A drop in the ocean.
Compared to the loss of the person that was Georgina.
But Georgina's 'twin-ness' was a part of her. One of the few things that I can say confidently that I know about my eldest daughter. That she was one of twins.
When I found out I was expecting twins, I was upset for a little while. I didn't believe that I would be able to cope. I was frightened of being a good enough mother for one baby, let alone two. I felt somewhat outnumbered.
Although I haven't had to worry about the practicalities of changing two sets of nappies, trying to synchronise two sets of feeds or two sets of naps, I am still Georgina's mother. Just as much as I am Jessica's. I am still a mother to twins, although not in a way that would be immediately remarked upon.
That inverse space where Georgina could be, that tiny, ill baby just beyond my reach, that pale ghost of a toddler, her living sister in reverse.
An imagining that I scarcely dare to try to colour in, because if I started I don't think I could bring myself to stop.
I cannot wish her away. I cannot undo her. I wouldn't want to. My thoughts often whir around that strange emptiness, that 'could have been'-ness that is Georgina's absence. It is my want and love that keeps her here. It nudges at me. It murmurs in my ear. It keep me returning to the places where she might have stood, or sat, or eaten a rusk, or had her nappy changed, or slapped her sister's cheek. To all those things she might have been or done. Might. I just can't leave that possibility alone. Although it hurts and hurts and the places themselves are worn to unravelling with my pacing, waiting feet and my yearning that she will, impossibly, come back.
That lack in the middle of our family has formed us. We have grown around it, contorted and twisted and grown in strange new patterns to accommodate the death of one of us.

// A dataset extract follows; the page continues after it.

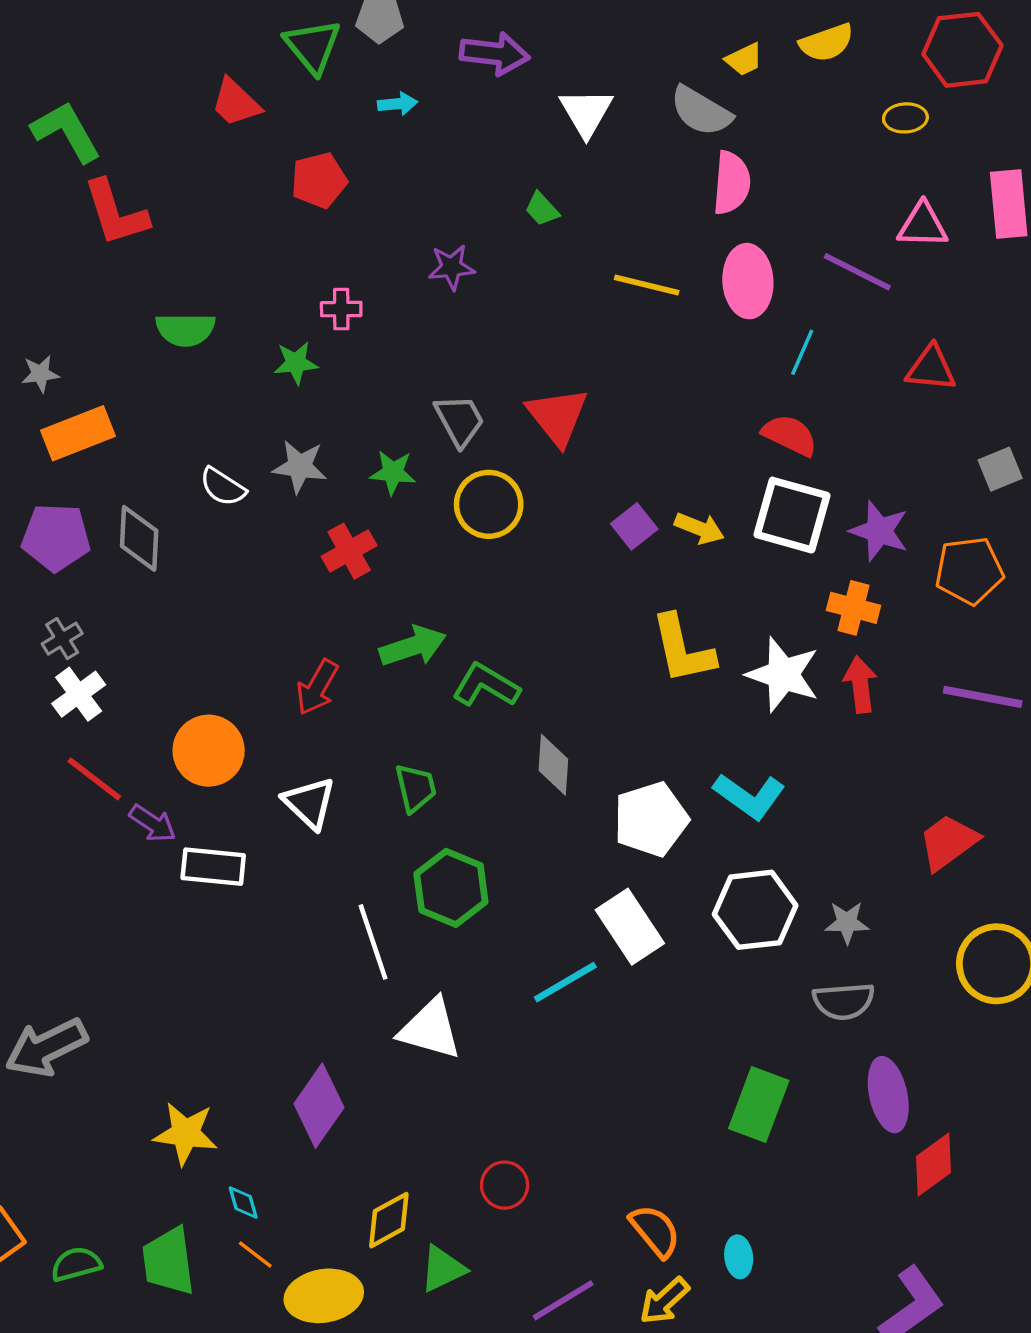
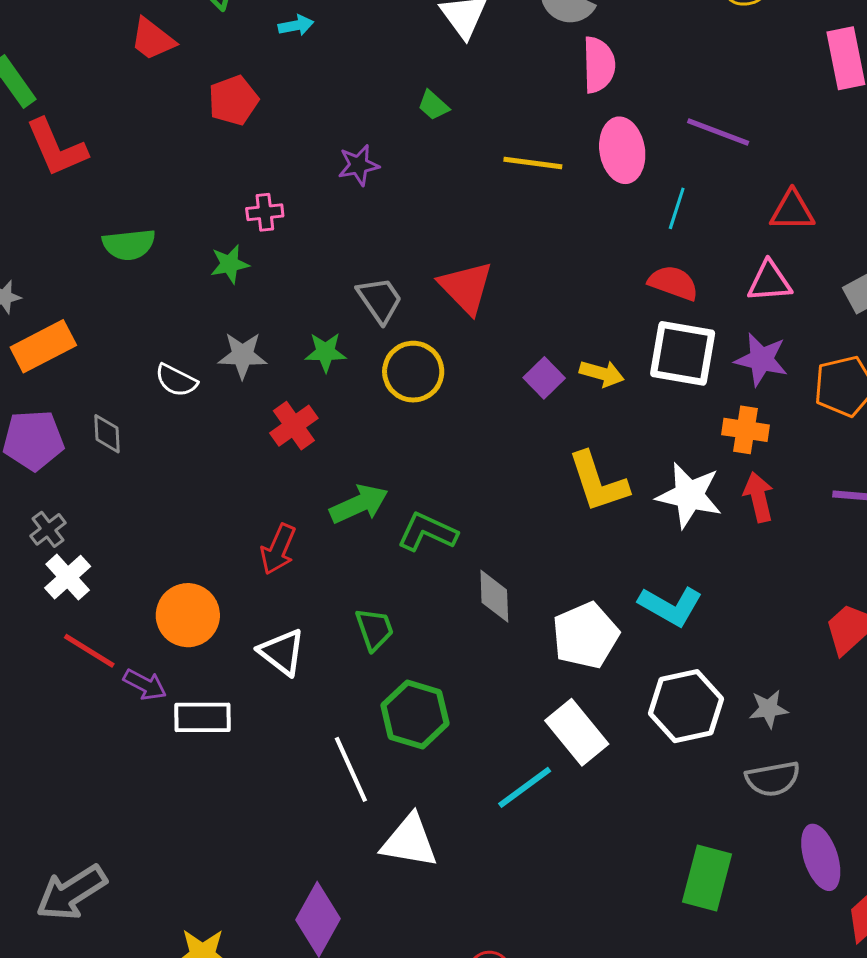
pink triangle: (923, 225) -> (769, 282), moved
gray diamond: (139, 538) -> (107, 434), size x0.7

That tiny absence is so powerful that bits of me have simply dropped off and turned to ash, friendships that I trusted have untwisted, new parts sprung out.
We are a different family because of Georgina. Her life and her death and our witnessing of both of them.
I don't think I ever saw anyone live quite like my daughter did.
I've certainly never seen anyone else die.
I am a different mother. My husband, a different father.
Because we were Georgina's parents.
As well as Jessica's.
Because we had two daughters.
Twins.
This time, when I found out that I was not expecting twins, part of me was wistful.
Stupidly, as there are a multitude of reasons why it would not be a good idea for me to have twins again.
But there it is.
Sometimes I still feel a little pang of regret for my twins.